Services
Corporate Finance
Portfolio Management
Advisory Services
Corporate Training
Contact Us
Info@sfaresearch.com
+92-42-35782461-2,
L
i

....

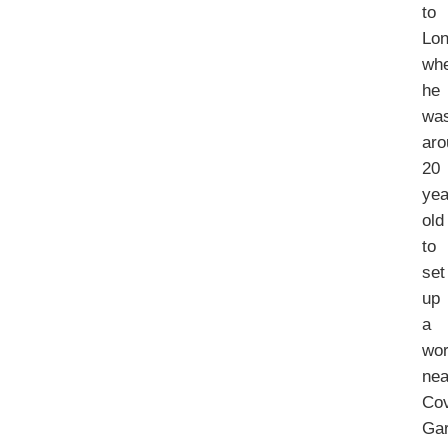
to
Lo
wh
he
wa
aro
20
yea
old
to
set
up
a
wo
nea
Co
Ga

....

▶ [Problem requirements]: When a line in the listing has the word "Corporate", return that line.

▶ [Response below]:
Corporate Finance
Corporate Training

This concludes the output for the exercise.